Una encuesta esta semana del Centro de Investigación Pew mostró que los republicanos tienen vistas cada vez menos favorables de la tecnología limpia. La excepción es la energía nuclear, que ha visto un apoyo creciente entre los demócratas y los republicanos.
Centro de investigación de Pew
Pero por otro lado, los republicanos tienden a apoyar fuertemente la extracción de combustibles fósiles de la perforación de petróleo en alta mar, la fractura hidráulica y la minería de carbón, mucho más que los demócratas.
Mientras tanto, los vehículos eléctricos están saliendo a la carretera en mayor número, aunque también surge una división partidista aquí. Muchos más demócratas que los republicanos dicen que están interesados en comprar un EV como su próximo automóvil, aunque los demócratas se veían menos favorables en los EV de Tesla. Las ventas de Tesla han caído en los EE. UU. Mientras que las ventas generales de EV han aumentado. Los autos híbridos son más populares en todo el país que los EV puros, según la encuesta.

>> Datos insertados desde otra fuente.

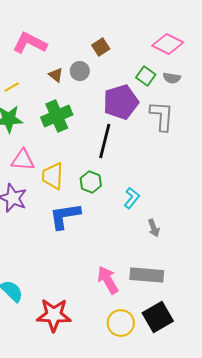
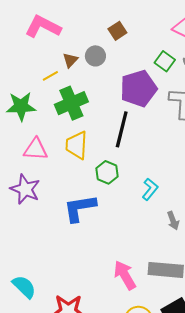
brown triangle: (56, 75) -> (70, 60), turned 35
yellow line: (12, 87) -> (50, 76), moved
yellow trapezoid: (53, 176) -> (77, 145), moved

California y otros 11 estados ahora planean poner fin a las ventas de nuevos automóviles con gasolina para 2035. Dos tercios de los estadounidenses dicen que están en contra de esta idea, pero aquí también hay una división política, con el 85 por ciento de los republicanos y el 45 por ciento de los demócratas en oposición.
Mirando hacia atrás en los últimos cinco años, es evidente que incluso cuando Trump y Musk estaban alineados, no podían cambiar la valencia política de los autos eléctricos.
Centro de investigación de Pew
Ahora, al menos un republicano más se ha agriado en los EV: según los informes, Trump está buscando un comprador para su Modelo S rojo de Tesla después de su polvo con almizcle.
Se necesitará más que un pulgar de la Casa Blanca o el respaldo entusiasta de un multimillonario para cambiar las mentes de los republicanos sobre las tecnologías que ayudan a limitar el cambio climático. Sin embargo, hay algunos valores atípicos, como los partidarios de Iowa Trump que también respaldan la energía eólica.
Pero el impulso detrás de estas herramientas es enorme y montaje. Las baterías eólicas, solares, vehículos eléctricos y de la red han visto tremendas caídas de precios, enormes ganancias de rendimiento y un despliegue creciente en los últimos años. Las políticas de la administración Trump podrían acelerar parte de este impulso, pero no pueden detenerlo.